01-09-2011, 03:20 PM
We enter this new year continuing our mindful waza practice. We have developed a nice pattern of practicing one technique during a class and processing our experiences at the end of the class. I cannot emphasize strongly enough, the importance of correctly executing each part of the waza. The nature of this type of practice helps everyone to see that a person can always improve the execution of techniques. It is not uncommon for students to develop the position that he/she “knows” a technique and is ready to go on to learn “more advanced” techniques. We have many ways in which we can “hide” weaknesses in the execution of our waza. Speeding up the execution of a technique is the most common way to try and “get through” those rough spots. Trying to “muscle through” rough spots is another likely maneuver to cover up our problem areas. These tactics serve to only hinder a person’s progression in Aikido.
I always emphasize that students should work at a speed with which they can be cognizant and in control of how a technique is being executed. A technique that works well slowly, will work well at faster speeds, as long as the execution remains “clean.” When we speed up our execution, we typically encounter the resumption of “bad habits.” Our Aikido practice is helping us to “hard-wire in” good habits. This is a long process so that is intended to have us execute waza cleanly, regardless of the speed of the attack and speed-of-execution of waza. The best way (to date) that I can teach this process is to help students focus on the execution of each aspect of a technique. We then put these “steps” together so that the execution of waza ends up as a seamless set of movements.
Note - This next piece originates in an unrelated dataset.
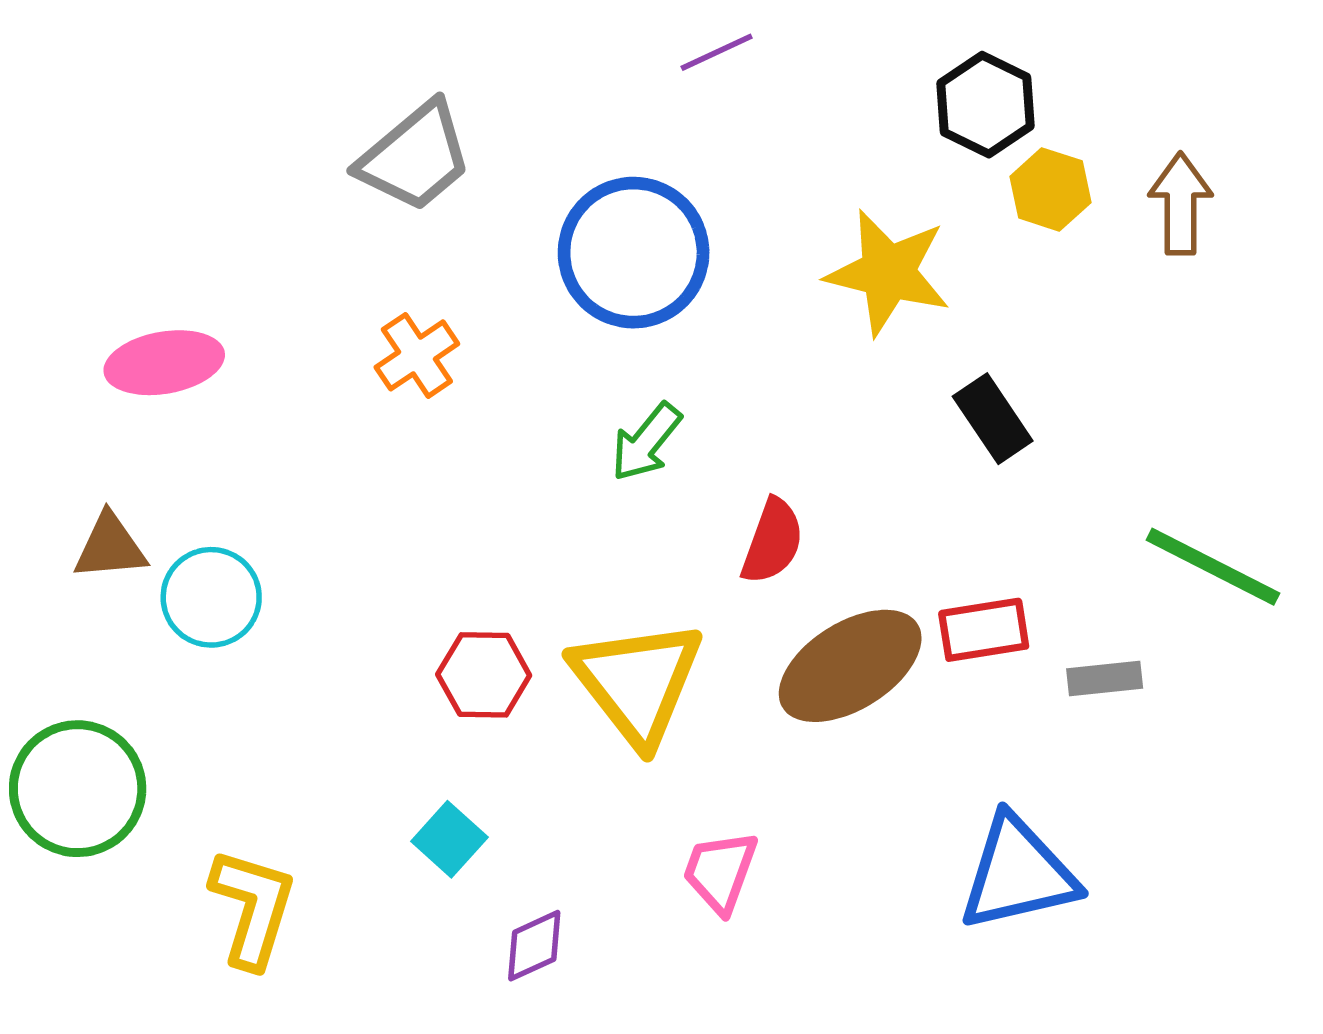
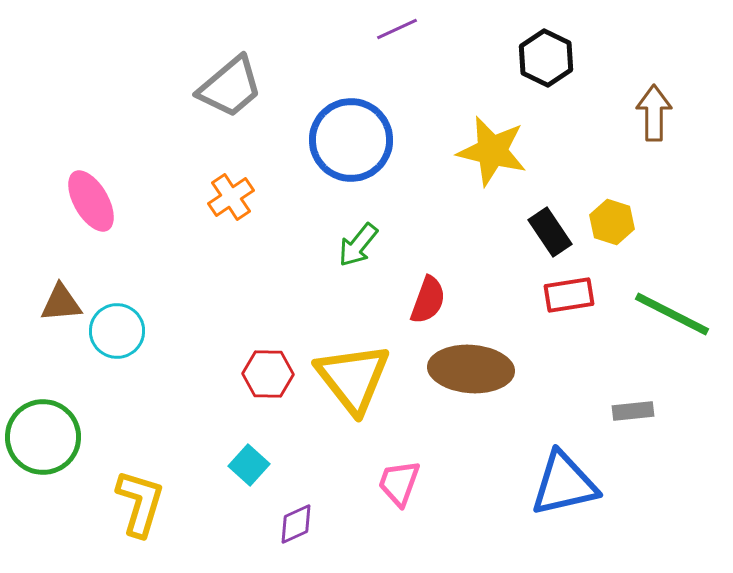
yellow hexagon: (1050, 189) -> (612, 222), moved
pink ellipse: (164, 363) -> (91, 201), turned 70
red rectangle: (984, 630) -> (569, 295), moved
brown ellipse: (850, 666) -> (471, 369), turned 36
gray rectangle: (1105, 679) -> (633, 411), moved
We cannot expect ourselves to inform ourselves about these steps if we try and mimic fast execution of techniques.
This month we will continue to work on a single technique each class. Students will have already noticed that I am “upping the ante” by increasing the severity of the attack and complexity of technique. This focus should help us tune out the cold, and tune in to our waza. If that is not enough, there is always Kan Shugyo- Cold Training on Tuesday, January 25, 2011. Shihan Imaizumi will be conducting this class and will teach me how to correctly conduct this type of training so that it can become part of our yearly training cycle.